▶ [Records for this task]
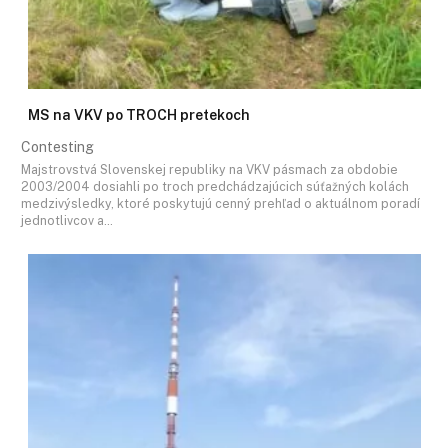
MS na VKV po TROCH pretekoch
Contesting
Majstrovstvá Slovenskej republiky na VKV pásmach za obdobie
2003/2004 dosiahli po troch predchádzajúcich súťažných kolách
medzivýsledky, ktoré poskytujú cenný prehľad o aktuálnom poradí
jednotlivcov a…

---

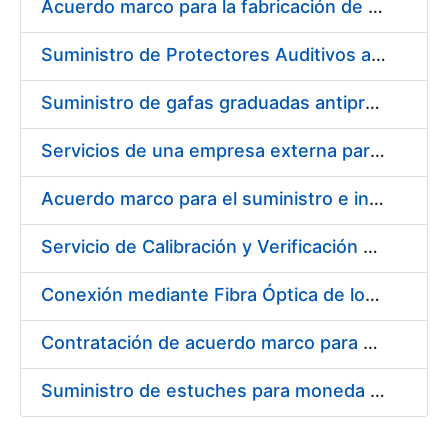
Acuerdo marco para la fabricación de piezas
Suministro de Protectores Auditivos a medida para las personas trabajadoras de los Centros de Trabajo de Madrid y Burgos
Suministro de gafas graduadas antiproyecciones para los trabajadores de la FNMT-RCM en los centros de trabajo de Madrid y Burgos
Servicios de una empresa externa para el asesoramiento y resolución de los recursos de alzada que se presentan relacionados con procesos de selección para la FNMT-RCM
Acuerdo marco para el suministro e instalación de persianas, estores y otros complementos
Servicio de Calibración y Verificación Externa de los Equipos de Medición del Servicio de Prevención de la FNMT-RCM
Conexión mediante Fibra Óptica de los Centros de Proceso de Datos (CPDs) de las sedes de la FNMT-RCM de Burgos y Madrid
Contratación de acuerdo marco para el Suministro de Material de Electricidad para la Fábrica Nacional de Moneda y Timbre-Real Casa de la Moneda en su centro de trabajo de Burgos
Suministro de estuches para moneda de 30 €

▶ [Prompt] All that is wanted is an exact copy of the lines above from the one with "Acuerdo marco para la fabricación de piezas" through the one with "Conexión mediante Fibra", with both ends included.

▶ [Output of the exercise]
Acuerdo marco para la fabricación de piezas
Suministro de Protectores Auditivos a medida para las personas trabajadoras de los Centros de Trabajo de Madrid y Burgos
Suministro de gafas graduadas antiproyecciones para los trabajadores de la FNMT-RCM en los centros de trabajo de Madrid y Burgos
Servicios de una empresa externa para el asesoramiento y resolución de los recursos de alzada que se presentan relacionados con procesos de selección para la FNMT-RCM
Acuerdo marco para el suministro e instalación de persianas, estores y otros complementos
Servicio de Calibración y Verificación Externa de los Equipos de Medición del Servicio de Prevención de la FNMT-RCM
Conexión mediante Fibra Óptica de los Centros de Proceso de Datos (CPDs) de las sedes de la FNMT-RCM de Burgos y Madrid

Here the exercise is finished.